3D Simulations of Magnetohydrodynamic Waves in the Magnetized Solar Atmosphere

TL;DR

This paper uses 3D MHD simulations to analyze how different photospheric motions generate waves in solar magnetic flux tubes, affecting energy transport and chromospheric emissions.

Contribution

It compares wave generation by granular buffeting and vortex motions, revealing their distinct impacts on wave strength and energy flux in the solar atmosphere.

Findings

Granular buffeting produces stronger magnetoacoustic waves.

Wave energy flux varies with the type of photospheric motion.

Waves influence chromospheric emission intensities.

Abstract

We present results of three-dimensional numerical simulations of magnetohydrodynamic (MHD) wave propagation in a solar magnetic flux tube. Our study aims at understanding the properties of a range of MHD wave modes generated by different photospheric motions. We consider two scenarios observed in the lower solar photosphere, namely, granular buffeting and vortex-like motion, among the simplest mechanism for the generation of waves within a strong, localized magnetic flux concentration.

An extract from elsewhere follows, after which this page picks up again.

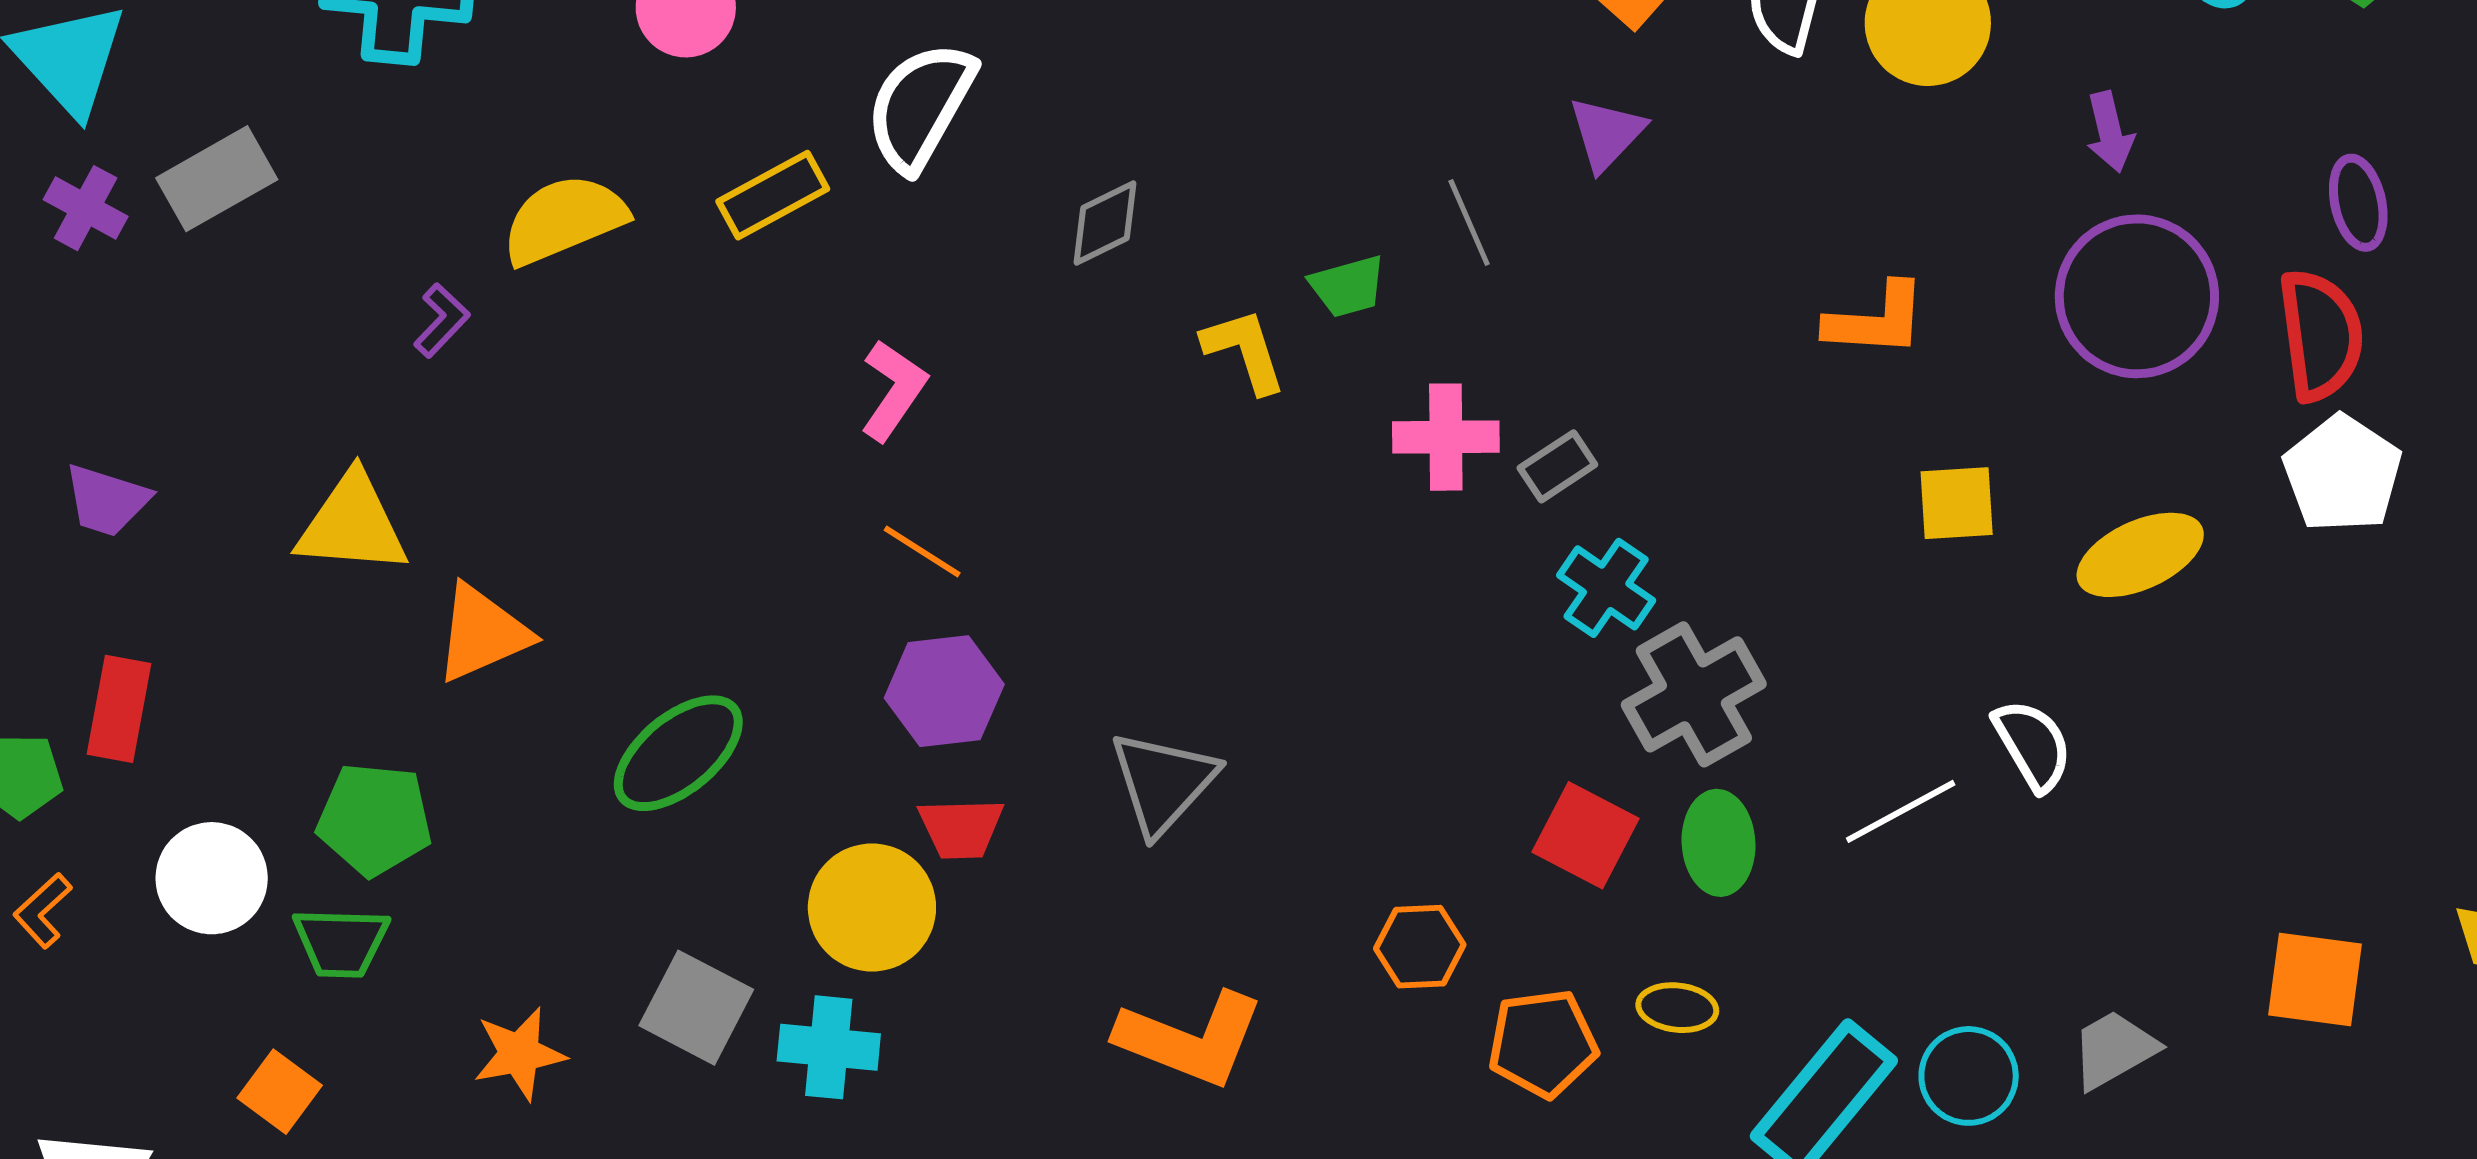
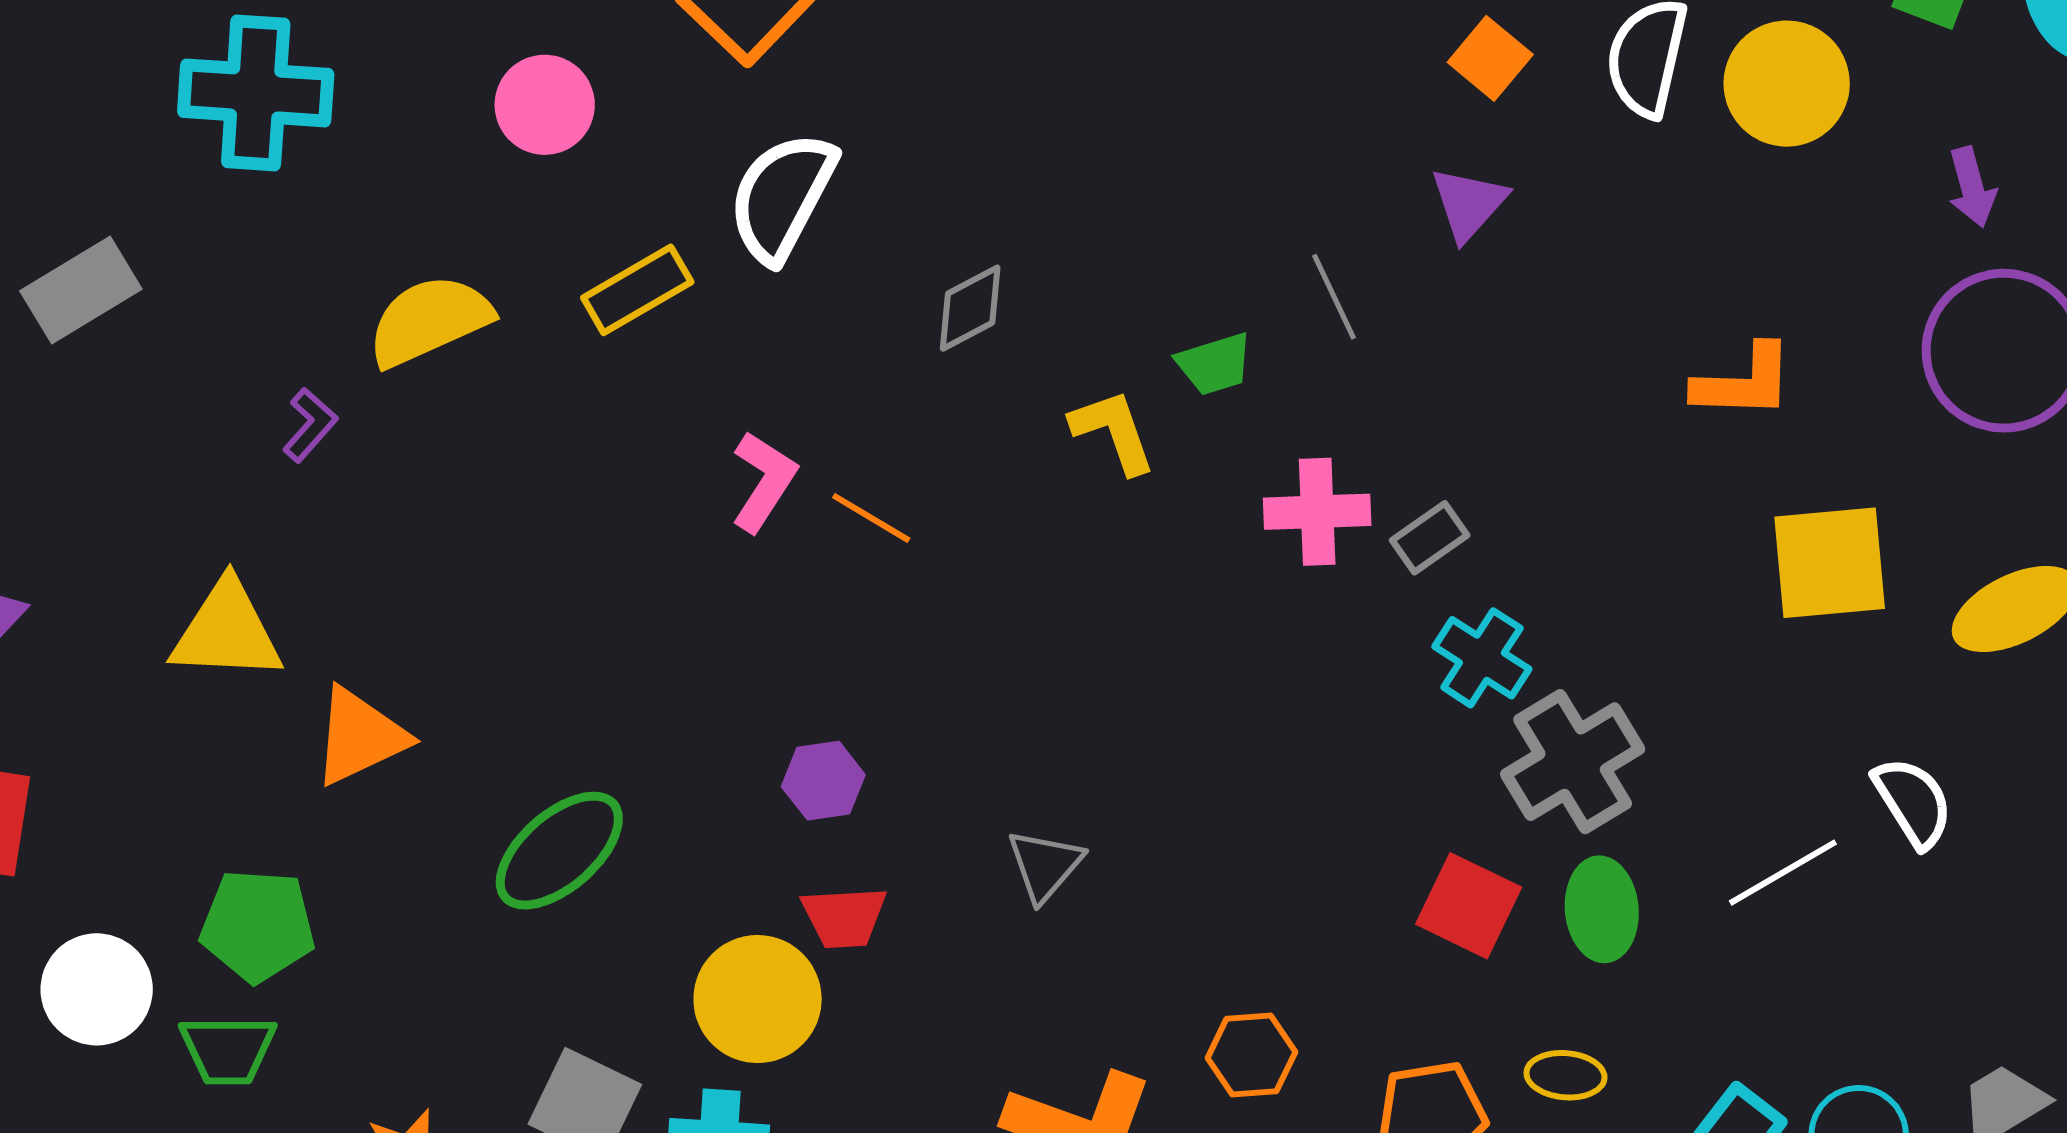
yellow square: (1957, 503) -> (1830, 563), size x1.5
orange line: (922, 551) -> (871, 518), moved
purple hexagon: (944, 691) -> (823, 781), size x0.7
gray triangle: (1163, 782) -> (1045, 865), size x0.7
orange hexagon: (1420, 947) -> (1251, 1055), moved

We show that granular buffeting is likely to generate stronger slow and fast magnetoacoustic waves as compared to swirly motions. Correspondingly, the energy flux transported differs as a result of the driving motions. We also demonstrate that the waves generated by granular buffeting are likely to manifest in stronger emission in the chromospheric network. We argue that different mechanisms of wave generation are active during the evolution of a magnetic element in the intergranular lane, resulting in temporally varying emission at chromospheric heights.